Exercise objective ->
Search the records below for the line containing "En Conchi Viejo culminó ciclo de". Write out that line and every line after it exactly as written.

Excerpted records ->
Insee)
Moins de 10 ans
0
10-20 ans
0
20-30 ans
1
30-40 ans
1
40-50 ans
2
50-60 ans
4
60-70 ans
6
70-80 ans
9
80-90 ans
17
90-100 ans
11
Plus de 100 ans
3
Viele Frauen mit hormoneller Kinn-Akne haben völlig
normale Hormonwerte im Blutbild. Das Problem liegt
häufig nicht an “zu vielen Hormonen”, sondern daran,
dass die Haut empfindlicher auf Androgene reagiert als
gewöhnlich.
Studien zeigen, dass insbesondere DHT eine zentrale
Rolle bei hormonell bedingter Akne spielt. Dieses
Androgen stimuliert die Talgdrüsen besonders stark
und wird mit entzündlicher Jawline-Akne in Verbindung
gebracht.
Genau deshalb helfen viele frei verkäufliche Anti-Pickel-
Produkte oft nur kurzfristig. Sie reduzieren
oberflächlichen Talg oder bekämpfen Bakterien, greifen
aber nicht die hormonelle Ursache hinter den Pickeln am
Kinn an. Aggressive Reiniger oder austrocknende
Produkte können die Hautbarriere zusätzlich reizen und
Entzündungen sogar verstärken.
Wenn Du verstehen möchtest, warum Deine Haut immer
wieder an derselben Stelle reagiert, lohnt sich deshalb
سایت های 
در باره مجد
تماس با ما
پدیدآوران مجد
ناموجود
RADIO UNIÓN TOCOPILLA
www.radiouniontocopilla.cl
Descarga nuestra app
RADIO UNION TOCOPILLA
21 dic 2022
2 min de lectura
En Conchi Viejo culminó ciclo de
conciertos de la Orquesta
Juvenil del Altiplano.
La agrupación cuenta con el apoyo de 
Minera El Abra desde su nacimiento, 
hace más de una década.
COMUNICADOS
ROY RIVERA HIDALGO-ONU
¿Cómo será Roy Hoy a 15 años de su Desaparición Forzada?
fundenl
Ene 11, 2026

Answer to the exercise ->
En Conchi Viejo culminó ciclo de
conciertos de la Orquesta
Juvenil del Altiplano.
La agrupación cuenta con el apoyo de 
Minera El Abra desde su nacimiento, 
hace más de una década.
COMUNICADOS
ROY RIVERA HIDALGO-ONU
¿Cómo será Roy Hoy a 15 años de su Desaparición Forzada?
fundenl
Ene 11, 2026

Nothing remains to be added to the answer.